59. Men were created the one for the other. Teach them better then, or bear with them.

60. Mind moves in one way, and an arrow in another. The mind, when cautiously proceeding, or when casting round in deliberation about what to pursue, is nevertheless carried onward straight toward its proper mark.

61. Penetrate into the governing part of others; and also allow others to enter into your own.

END OF THE EIGHTH BOOK.

Book IX.

1. He who does injustice commits impiety. For since universal Nature has formed the rational animals for one another; each to be useful to the other according to his merit, and never hurtful; he who transgresses this her will is clearly guilty of impiety against the most ancient and venerable of the Gods.

He who lies sins against the same divinity. For the nature of the whole is the nature of all things which exist; and things which exist are akin to all that has come to be. Nature, indeed, is called truth, and is the first cause of all truths. He, then, that lies willingly is guilty of impiety, in so far as by deceiving he works injury: and he also who lies unwillingly, in so far as he is out of tune with universal Nature, and in so far as he works disorder in the Universe by fighting against its design. He is at war with Nature who sets himself against the truth. He has neglected the means with which Nature furnished him, and cannot now distinguish false from true.

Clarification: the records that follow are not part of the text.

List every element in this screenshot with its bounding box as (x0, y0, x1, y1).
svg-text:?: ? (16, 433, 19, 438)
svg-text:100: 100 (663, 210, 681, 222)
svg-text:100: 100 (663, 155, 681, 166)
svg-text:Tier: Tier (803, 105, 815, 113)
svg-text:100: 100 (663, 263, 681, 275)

He, too, who pursues pleasure as good, and shuns pain as evil, is guilty of impiety. Such a one must needs frequently blame the common nature for unseemly awards of fortune to bad and to good men. For the bad often enjoy pleasures and possess the means to attain them, and the good often meet with pain and with what causes pain. Again, he who dreads pain must sometimes dread a thing which will make part of the world order, and this is impious. And he who pursues pleasure will not abstain from injustice, and this is clear impiety. In those things to which the common nature is indifferent (for she had not made both, were she not indifferent to either), he who would follow Nature ought, in this also, to be of like mind with her, and shew the like indifference. And whoever is not indifferent to pain and pleasure, life and death, glory and ignominy, all of which universal Nature uses indifferently, is clearly impious. By Nature using them indifferently, I mean that they befall indifferently all beings which exist, and ensue upon others in the great chain of consequence which began in the primal impulse of Providence. Providence, in pursuance of this impulse, and starting from a definite beginning, set about this fair structure of the universe when she had conceived the plan of all that was to be, and appointed the distinct powers which were to produce the several substances, changes, and successions.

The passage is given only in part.